▶ _Task brief_
Copy the records below exactly, starting at the line that contains "жеке табыс салығы бойынша декларация (240.0" and ending at the line that contains "Cousine Kathi. Kathi"; leave out any pictures.

------

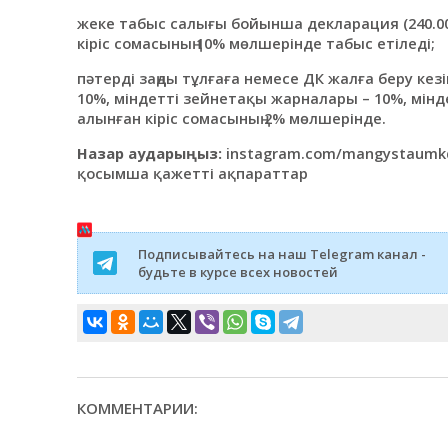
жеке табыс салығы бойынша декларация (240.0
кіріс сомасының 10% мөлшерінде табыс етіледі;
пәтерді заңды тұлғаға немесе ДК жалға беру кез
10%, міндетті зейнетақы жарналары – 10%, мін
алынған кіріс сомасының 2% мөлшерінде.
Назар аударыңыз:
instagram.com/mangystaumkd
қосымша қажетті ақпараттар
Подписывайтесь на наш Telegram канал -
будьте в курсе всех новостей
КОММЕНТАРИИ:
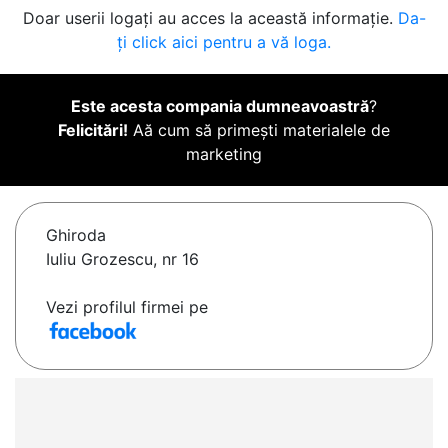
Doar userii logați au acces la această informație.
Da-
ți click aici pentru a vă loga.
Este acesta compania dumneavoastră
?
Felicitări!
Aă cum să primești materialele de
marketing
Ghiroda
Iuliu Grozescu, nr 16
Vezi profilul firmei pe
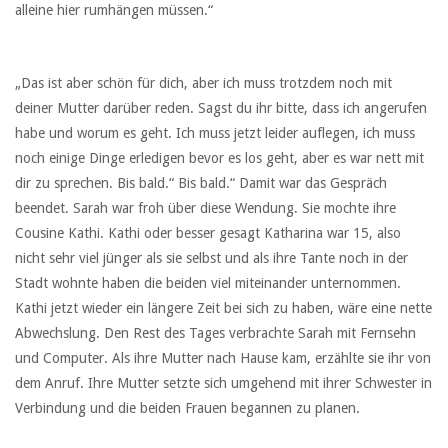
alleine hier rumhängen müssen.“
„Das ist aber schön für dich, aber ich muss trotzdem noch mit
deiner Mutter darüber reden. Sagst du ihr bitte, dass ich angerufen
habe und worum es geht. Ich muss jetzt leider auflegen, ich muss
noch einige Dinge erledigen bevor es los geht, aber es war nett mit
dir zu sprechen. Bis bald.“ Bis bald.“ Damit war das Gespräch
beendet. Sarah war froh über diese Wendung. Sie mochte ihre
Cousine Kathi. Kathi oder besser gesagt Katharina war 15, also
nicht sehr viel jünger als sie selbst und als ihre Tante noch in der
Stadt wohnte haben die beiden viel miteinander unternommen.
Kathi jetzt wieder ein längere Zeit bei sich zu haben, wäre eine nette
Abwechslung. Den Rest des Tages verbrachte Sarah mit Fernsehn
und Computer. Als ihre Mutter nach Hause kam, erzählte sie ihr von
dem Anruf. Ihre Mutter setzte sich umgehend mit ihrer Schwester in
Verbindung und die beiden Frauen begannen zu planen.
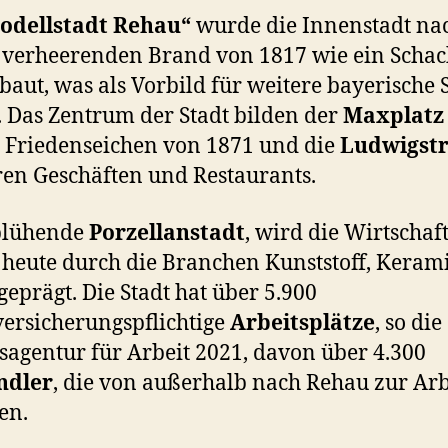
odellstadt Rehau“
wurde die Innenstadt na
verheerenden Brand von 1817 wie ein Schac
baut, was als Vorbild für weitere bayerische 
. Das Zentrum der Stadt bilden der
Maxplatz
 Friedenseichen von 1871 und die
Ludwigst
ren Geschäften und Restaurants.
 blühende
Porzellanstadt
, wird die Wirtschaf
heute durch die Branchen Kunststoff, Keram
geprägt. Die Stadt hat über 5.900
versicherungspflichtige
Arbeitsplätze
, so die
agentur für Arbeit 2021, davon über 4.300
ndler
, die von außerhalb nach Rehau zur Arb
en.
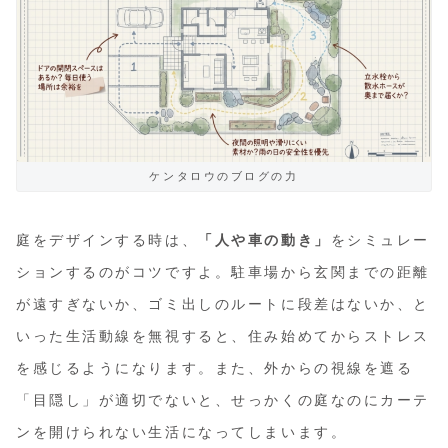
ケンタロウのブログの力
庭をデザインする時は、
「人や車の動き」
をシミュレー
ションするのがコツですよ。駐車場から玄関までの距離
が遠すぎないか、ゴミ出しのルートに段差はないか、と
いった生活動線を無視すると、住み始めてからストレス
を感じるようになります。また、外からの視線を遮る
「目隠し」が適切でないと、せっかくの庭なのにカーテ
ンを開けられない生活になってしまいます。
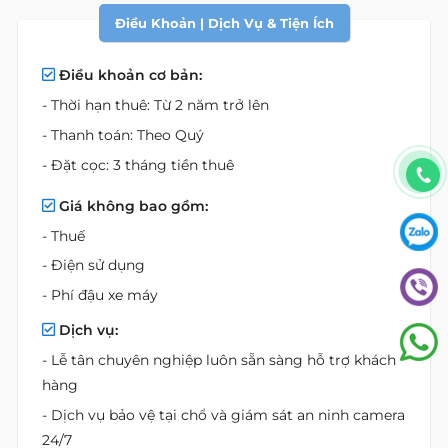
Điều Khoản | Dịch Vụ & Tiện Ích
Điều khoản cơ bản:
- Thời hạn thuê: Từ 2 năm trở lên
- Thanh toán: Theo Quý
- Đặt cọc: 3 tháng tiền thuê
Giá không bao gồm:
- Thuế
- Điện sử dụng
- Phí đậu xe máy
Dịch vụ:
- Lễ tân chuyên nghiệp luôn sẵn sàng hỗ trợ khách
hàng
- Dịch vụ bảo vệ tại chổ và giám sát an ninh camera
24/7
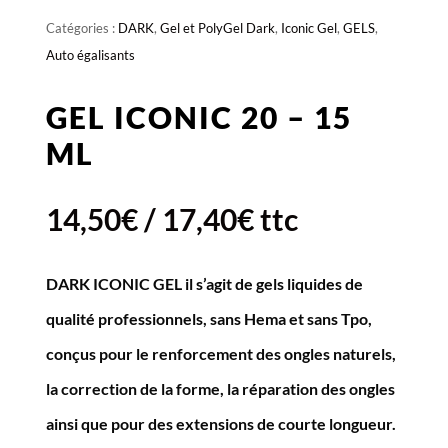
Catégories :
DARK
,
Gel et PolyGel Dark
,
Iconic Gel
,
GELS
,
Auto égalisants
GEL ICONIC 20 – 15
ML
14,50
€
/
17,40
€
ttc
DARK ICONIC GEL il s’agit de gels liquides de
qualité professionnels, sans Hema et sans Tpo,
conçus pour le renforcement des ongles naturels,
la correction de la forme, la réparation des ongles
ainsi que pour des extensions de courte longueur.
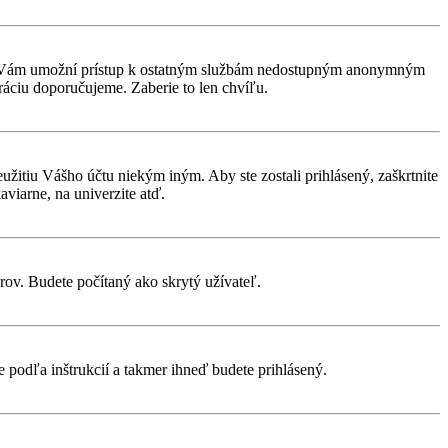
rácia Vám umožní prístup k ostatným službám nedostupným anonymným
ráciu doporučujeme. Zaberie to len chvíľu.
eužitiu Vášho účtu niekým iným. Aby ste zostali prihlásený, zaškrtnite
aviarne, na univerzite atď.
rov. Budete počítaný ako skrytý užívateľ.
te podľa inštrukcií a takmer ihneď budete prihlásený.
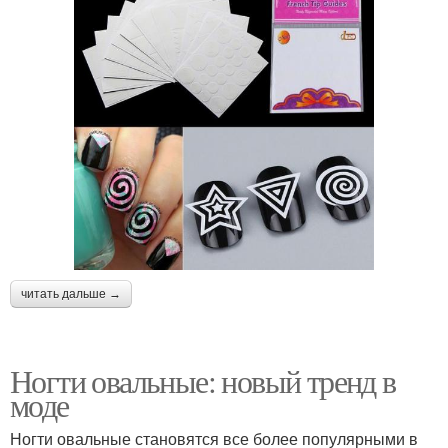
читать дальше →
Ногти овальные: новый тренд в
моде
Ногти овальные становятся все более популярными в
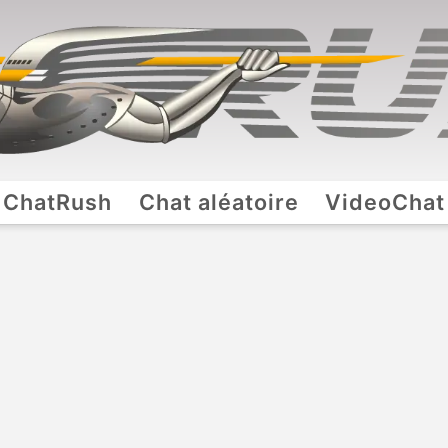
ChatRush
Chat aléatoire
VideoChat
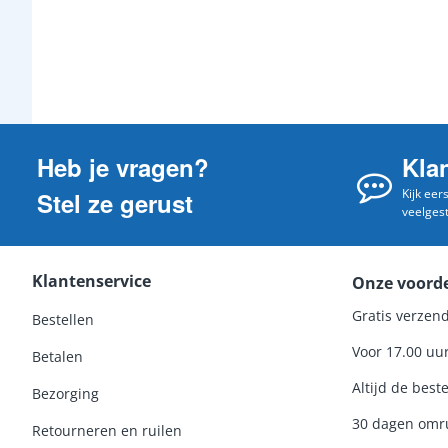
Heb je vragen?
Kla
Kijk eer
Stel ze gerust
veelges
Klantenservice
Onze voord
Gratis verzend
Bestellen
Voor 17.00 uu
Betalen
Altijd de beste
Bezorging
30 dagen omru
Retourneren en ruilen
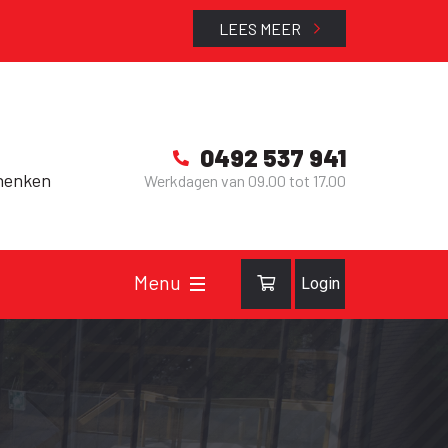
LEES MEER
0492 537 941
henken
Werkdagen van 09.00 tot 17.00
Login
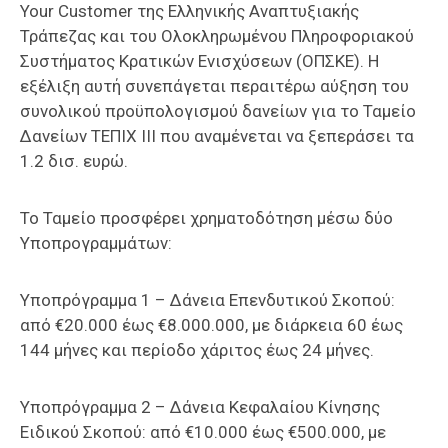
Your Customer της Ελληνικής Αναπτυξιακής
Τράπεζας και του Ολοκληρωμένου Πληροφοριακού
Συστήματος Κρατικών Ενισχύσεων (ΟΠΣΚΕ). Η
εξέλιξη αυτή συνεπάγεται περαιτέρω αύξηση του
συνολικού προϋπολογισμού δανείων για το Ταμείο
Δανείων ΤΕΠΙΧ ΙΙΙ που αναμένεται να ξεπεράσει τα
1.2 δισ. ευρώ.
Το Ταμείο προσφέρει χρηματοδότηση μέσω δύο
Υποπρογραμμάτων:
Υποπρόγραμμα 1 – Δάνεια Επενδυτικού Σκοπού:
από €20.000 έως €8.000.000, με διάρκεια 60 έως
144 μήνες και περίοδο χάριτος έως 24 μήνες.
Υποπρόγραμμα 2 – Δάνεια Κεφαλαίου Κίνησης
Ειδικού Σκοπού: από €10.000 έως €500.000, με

------

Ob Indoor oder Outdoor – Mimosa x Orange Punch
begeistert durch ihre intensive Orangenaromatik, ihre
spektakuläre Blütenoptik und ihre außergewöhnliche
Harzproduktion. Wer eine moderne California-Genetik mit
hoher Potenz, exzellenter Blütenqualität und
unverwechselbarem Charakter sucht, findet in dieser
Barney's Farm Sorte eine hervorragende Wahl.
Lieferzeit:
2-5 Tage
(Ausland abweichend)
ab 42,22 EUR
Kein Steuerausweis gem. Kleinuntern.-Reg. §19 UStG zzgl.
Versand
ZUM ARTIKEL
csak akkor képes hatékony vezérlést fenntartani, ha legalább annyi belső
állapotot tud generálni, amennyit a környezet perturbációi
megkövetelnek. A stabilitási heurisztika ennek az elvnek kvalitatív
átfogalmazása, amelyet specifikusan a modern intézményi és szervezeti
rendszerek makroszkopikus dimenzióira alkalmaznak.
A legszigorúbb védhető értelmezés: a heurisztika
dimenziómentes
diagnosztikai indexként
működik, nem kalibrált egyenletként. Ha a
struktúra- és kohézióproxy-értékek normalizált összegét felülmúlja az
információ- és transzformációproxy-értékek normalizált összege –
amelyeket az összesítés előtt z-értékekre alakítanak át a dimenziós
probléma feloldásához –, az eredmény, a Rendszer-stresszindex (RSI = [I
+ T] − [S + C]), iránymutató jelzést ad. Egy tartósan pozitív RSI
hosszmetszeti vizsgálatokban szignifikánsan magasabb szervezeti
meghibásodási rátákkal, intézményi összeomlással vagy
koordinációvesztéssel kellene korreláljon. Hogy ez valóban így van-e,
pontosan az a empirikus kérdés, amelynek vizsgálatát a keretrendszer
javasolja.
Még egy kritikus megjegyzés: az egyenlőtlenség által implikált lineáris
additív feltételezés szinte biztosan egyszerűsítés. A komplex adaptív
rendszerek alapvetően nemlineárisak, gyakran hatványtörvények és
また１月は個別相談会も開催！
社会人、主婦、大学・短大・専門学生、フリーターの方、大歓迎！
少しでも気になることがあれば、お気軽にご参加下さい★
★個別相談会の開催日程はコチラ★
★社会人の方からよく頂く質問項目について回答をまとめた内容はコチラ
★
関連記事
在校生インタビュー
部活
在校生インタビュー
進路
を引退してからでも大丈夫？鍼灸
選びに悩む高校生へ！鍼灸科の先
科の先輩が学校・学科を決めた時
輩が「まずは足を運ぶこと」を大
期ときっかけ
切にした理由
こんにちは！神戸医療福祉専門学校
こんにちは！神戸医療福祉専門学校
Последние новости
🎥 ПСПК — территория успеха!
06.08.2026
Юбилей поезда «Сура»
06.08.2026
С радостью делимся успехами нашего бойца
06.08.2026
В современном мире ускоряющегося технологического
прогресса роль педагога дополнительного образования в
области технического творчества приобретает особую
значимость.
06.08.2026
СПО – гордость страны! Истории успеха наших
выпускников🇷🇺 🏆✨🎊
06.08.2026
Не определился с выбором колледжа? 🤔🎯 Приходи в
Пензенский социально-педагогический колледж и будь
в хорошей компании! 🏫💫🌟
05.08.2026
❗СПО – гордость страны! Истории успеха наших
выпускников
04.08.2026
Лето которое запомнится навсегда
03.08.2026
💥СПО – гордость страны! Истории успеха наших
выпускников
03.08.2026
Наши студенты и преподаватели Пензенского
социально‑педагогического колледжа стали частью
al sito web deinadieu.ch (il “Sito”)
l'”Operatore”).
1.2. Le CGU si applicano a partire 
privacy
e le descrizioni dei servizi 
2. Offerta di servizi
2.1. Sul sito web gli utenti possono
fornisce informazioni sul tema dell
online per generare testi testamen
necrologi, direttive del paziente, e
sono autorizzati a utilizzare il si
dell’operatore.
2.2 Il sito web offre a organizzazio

------

▶ _Task solution_
жеке табыс салығы бойынша декларация (240.0
кіріс сомасының 10% мөлшерінде табыс етіледі;
пәтерді заңды тұлғаға немесе ДК жалға беру кез
10%, міндетті зейнетақы жарналары – 10%, мін
алынған кіріс сомасының 2% мөлшерінде.
Назар аударыңыз:
instagram.com/mangystaumkd
қосымша қажетті ақпараттар
Подписывайтесь на наш Telegram канал -
будьте в курсе всех новостей
КОММЕНТАРИИ:
Doar userii logați au acces la această informație.
Da-
ți click aici pentru a vă loga.
Este acesta compania dumneavoastră
?
Felicitări!
Aă cum să primești materialele de
marketing
Ghiroda
Iuliu Grozescu, nr 16
Vezi profilul firmei pe
alleine hier rumhängen müssen.“
„Das ist aber schön für dich, aber ich muss trotzdem noch mit
deiner Mutter darüber reden. Sagst du ihr bitte, dass ich angerufen
habe und worum es geht. Ich muss jetzt leider auflegen, ich muss
noch einige Dinge erledigen bevor es los geht, aber es war nett mit
dir zu sprechen. Bis bald.“ Bis bald.“ Damit war das Gespräch
beendet. Sarah war froh über diese Wendung. Sie mochte ihre
Cousine Kathi. Kathi oder besser gesagt Katharina war 15, also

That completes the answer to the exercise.